**Extracted records:**
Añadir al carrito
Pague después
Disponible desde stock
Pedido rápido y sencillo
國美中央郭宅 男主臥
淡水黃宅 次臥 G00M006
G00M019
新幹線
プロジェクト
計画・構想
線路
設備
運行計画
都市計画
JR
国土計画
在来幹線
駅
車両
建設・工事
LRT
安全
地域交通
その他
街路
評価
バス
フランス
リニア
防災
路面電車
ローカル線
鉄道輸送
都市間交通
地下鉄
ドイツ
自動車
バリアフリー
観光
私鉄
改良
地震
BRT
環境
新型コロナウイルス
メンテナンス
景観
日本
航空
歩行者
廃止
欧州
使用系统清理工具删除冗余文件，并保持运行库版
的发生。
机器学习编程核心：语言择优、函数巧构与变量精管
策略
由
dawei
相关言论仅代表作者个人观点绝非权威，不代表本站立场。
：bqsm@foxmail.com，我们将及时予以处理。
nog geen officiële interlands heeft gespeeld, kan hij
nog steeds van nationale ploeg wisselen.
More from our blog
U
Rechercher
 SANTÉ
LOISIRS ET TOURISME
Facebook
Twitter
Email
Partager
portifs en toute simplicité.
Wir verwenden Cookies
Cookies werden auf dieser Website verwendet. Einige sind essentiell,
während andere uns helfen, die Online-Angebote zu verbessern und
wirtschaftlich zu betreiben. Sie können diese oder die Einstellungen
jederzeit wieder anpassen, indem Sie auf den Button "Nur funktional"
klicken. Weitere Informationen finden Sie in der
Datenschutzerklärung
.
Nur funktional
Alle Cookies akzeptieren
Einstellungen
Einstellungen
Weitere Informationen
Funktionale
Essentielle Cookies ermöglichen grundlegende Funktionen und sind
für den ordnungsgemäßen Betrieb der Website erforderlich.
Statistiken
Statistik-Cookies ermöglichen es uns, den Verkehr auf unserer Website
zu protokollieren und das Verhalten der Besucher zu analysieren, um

* * *

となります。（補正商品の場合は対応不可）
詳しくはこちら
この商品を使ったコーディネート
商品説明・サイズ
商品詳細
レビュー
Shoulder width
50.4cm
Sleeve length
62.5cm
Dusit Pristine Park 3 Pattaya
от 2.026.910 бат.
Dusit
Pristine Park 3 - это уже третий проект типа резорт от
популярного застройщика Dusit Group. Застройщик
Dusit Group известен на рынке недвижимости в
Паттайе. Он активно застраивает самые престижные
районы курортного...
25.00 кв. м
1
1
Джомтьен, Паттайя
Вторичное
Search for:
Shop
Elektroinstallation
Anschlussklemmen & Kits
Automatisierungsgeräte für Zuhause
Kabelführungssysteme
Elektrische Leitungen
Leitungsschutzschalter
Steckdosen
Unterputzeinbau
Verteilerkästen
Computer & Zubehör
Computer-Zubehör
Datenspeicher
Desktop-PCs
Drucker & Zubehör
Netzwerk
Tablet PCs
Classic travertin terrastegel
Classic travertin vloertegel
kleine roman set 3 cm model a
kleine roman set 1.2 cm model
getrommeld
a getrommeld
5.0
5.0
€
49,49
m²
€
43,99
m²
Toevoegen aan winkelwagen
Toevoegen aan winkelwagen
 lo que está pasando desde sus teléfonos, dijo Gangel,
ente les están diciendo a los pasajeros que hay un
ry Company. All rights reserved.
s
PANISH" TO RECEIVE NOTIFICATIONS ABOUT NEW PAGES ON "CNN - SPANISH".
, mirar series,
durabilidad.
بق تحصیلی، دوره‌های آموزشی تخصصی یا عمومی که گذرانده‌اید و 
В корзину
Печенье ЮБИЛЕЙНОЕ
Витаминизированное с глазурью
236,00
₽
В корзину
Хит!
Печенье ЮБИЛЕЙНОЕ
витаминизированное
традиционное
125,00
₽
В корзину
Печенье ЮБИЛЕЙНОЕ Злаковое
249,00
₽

**Your instructions:**
When the word "Pristine" appears in a line of the listing, copy that line.

**Response area:**
Dusit Pristine Park 3 Pattaya
Pristine Park 3 - это уже третий проект типа резорт от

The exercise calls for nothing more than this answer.